Dr. Benjamin B. Rosenberg, executive director of the Combined Jewish Philanthro pies of Greater Boston, addressing a session of the Assembly, urged that Jewish central community organizations “should place Jewish education high on the agenda for planning. for support and for action “and not simply high on the agendas of conferences.” He said that there seemed to be a crisis in both the quality and the quantity of teaching personnel in Jewish schools.

Taking note of the critical shortages in personnel for Jewish health and welfare agencies, the Assembly also adopted a resolution calling for the recruitment, training and placement of additional manpower. The resolution emphasized that no problem facing Jewish communal services was more serious than the shortage of professional personnel.

Mrs. Joseph Cohen, of New Orleans, chairman of the CJFWF Personnel Services Committee, reported that there were some 5,000 professional workers in Jewish local and national agencies in the United States and Canada. This figure, she said, does not include the rabbinate and those teaching in Jewish schools. “Because of turnover, retirement and natural losses, a minimum of 275 new people are needed every year just to maintain the present services,” Mrs. Cohen declared. “But we are not getting them.” To assure that qualified personnel come into the field of Jewish communal services, Mrs. Cohen made a number of recommendations which included scholarships, field work placement and summer work programs for training students for Jewish social work.

Other resolutions adopted by the Assembly called for support of the government anti-poverty program; cooperation of all groups in overcoming discrimination; implementation of new and advanced techniques of strengthening fund-raising in the communities; continued support of Medicare and additional legislation to strengthen community planning for health services.

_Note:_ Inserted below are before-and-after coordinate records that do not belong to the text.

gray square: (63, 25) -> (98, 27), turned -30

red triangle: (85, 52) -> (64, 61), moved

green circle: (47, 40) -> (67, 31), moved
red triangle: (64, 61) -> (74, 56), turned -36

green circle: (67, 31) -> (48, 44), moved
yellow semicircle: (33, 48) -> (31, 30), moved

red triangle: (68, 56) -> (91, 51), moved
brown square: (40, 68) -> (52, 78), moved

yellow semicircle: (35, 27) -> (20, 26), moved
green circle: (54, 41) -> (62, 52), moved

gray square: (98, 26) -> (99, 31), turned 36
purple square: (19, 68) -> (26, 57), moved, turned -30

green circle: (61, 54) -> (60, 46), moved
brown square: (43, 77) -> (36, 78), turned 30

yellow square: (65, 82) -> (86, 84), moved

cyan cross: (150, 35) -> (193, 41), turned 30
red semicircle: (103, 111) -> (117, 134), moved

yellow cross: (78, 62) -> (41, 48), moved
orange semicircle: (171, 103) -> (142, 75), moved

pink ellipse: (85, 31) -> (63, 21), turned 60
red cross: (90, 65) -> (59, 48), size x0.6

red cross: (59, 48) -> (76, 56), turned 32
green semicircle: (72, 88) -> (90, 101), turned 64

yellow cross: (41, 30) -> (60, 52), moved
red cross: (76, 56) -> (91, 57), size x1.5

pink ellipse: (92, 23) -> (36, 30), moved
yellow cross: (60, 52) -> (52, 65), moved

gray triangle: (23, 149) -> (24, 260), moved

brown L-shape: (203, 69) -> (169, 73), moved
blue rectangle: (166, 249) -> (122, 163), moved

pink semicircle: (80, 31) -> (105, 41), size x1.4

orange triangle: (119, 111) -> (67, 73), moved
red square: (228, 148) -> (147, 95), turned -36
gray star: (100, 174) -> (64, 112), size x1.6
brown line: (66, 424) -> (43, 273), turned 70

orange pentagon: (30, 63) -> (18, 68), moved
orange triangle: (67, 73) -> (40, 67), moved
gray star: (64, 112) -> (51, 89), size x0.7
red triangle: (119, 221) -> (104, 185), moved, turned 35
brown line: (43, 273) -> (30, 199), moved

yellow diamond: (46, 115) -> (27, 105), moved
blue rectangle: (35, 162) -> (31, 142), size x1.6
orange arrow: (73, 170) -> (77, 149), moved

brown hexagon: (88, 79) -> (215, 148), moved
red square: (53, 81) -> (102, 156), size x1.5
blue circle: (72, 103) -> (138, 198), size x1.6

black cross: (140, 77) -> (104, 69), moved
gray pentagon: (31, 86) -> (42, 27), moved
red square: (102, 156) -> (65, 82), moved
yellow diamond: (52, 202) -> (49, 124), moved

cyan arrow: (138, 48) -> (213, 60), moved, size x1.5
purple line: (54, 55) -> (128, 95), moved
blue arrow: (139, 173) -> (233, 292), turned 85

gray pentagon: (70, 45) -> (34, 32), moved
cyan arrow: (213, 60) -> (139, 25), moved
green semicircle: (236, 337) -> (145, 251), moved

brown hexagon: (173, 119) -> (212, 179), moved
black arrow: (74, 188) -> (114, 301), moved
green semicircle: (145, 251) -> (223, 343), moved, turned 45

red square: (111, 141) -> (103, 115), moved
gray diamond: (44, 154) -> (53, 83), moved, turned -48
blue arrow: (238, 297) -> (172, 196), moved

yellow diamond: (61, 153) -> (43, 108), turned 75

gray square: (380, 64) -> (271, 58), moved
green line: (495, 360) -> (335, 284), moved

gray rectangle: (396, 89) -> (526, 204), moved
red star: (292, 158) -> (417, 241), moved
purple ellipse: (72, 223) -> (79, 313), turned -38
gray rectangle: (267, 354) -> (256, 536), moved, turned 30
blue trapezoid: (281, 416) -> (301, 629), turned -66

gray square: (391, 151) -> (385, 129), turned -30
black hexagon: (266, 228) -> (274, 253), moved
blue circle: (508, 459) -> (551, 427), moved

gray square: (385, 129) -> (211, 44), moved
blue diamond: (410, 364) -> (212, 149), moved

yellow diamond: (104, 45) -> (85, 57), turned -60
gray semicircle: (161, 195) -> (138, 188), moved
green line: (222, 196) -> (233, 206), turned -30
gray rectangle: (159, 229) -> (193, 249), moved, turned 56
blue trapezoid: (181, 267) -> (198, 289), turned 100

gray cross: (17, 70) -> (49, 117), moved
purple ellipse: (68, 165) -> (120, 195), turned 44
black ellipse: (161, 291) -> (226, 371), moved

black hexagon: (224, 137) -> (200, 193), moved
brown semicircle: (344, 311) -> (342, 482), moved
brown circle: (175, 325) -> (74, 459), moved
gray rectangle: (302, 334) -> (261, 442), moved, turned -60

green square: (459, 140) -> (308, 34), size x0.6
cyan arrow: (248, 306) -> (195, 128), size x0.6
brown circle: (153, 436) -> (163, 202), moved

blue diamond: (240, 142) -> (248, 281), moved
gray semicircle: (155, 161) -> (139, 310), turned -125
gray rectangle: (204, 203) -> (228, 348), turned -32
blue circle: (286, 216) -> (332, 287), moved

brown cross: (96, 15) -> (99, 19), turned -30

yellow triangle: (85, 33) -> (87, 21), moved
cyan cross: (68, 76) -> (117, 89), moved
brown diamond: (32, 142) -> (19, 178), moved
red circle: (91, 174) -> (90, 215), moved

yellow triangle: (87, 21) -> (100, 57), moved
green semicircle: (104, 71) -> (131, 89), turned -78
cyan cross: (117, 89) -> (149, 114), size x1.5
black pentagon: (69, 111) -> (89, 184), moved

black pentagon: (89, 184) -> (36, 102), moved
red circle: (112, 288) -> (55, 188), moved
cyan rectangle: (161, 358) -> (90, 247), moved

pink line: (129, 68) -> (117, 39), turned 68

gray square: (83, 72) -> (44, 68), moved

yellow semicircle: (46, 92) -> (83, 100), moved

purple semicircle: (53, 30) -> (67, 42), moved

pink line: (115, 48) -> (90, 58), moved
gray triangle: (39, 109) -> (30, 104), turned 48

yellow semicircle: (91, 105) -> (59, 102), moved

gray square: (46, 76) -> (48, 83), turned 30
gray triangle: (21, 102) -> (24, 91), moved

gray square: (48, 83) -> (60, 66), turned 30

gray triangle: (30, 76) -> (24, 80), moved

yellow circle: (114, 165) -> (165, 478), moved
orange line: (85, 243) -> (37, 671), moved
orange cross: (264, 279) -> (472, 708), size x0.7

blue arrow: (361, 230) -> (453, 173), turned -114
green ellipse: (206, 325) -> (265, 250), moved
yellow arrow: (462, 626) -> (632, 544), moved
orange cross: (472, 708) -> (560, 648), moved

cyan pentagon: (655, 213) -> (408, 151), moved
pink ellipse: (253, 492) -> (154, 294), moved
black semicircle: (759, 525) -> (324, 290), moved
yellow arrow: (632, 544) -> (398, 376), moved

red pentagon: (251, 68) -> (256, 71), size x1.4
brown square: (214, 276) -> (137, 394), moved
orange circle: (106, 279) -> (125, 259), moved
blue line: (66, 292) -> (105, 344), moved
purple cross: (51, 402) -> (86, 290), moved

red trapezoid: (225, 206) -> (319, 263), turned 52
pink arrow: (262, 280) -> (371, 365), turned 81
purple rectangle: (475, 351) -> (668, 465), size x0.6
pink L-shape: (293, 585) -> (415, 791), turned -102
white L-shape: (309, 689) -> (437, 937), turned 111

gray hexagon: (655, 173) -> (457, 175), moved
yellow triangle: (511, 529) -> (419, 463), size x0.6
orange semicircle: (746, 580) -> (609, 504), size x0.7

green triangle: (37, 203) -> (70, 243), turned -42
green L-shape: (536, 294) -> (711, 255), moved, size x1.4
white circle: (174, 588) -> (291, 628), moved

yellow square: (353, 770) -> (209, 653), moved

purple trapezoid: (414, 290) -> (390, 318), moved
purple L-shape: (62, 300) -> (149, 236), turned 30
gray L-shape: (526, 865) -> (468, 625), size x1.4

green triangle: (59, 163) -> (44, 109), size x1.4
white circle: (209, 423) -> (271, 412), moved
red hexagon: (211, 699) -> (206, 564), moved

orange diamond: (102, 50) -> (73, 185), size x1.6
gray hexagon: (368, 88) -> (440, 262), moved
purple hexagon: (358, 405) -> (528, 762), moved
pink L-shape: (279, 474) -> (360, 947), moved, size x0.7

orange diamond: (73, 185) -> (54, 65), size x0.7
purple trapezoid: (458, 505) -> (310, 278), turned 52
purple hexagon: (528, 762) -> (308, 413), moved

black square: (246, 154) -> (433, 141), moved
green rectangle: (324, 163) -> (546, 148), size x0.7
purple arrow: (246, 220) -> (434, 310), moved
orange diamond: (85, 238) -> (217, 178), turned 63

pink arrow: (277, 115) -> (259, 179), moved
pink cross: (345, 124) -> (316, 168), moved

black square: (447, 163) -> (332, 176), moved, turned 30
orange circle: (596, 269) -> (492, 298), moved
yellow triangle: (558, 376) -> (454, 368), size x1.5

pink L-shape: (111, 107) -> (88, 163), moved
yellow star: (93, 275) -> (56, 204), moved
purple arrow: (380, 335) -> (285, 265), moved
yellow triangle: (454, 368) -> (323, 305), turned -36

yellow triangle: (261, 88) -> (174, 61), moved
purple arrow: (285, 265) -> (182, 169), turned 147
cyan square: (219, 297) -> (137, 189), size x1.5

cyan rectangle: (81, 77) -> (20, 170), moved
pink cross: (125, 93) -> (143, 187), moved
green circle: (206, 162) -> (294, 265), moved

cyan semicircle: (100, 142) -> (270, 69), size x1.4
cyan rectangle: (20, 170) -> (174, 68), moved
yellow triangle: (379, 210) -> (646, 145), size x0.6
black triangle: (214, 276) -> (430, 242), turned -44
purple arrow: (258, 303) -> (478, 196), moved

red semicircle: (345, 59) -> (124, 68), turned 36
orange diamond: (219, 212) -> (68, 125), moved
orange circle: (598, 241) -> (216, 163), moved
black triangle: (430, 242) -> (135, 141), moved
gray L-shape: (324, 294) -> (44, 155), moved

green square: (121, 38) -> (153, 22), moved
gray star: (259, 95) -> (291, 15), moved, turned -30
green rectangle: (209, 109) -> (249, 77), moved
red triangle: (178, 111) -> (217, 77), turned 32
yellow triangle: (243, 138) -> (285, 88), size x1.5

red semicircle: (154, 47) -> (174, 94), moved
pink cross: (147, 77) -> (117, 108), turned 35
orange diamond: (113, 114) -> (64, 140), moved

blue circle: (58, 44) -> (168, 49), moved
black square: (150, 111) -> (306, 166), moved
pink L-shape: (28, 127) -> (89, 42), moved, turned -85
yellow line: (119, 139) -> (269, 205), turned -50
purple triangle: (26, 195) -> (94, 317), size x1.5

ASSEMBLY RESOLUTION URGES GREATER PRESSURES FOR SOVIET JEWRY

The Assembly adopted a resolution welcoming the intensification of the efforts by the major American Jewish organizations in demanding from the Soviet Government the restoration of full religious and cultural rights to Jews in the Soviet Union.

The resolution also welcomed the more closely coordinated action of the organizations in this direction. The resolution stressed that “the Soviet Union continues to deny to Jews opportunities, available to others, for the development of their own cultural and religious institutions. Synagogues are closed; seminaries are not available; almost no Jewish books are printed; children are denied a Jewish education. The limited concessions that have been made are minimum.”

The resolution called upon the Soviet Government to permit the Jews in the Soviet Union to freely practice and perpetuate their culture and religion by removing all discriminatory measures designed to restrict this freedom. The resolution requested that the Soviet authorities make available schools and textbooks and other materials necessary to teach Jewish children the languages, history, the beliefs, the practices and the aspirations of the Jewish people.

The General Assembly also requested that Jews in the Soviet Union be permitted freely by their government to develop Jewish communal life and to associate and work with Jewish communities inside and outside the Soviet Union.

The Soviet Government was also asked to use all the means at its disposal to eradicate anti-Semitism thereby implementing the public pronouncement in 1965 that anti-Semitism is “absolutely alien to and in contradiction to our world view.” The resolution also demanded that Soviet Jewish families separated as a result of the Nazi holocaust be permitted by the Soviet authorities to be reunited with their relatives abroad.

The William Shroder Awards were presented to the Jewish Community Foundation of the Jewish Welfare Federation of Detroit and to the Jewish Community Council of Norfolk, Va., at the banquet session at which Stanley Myers of Miami presided. Tributes were paid at the dinner to Samuel A. Goldsmith of Chicago, Harry Greenstein of Baltimore, Dr. Maurice B. Hexter of New York, Joseph Willen of New York and Sidney Hollander of Baltimore.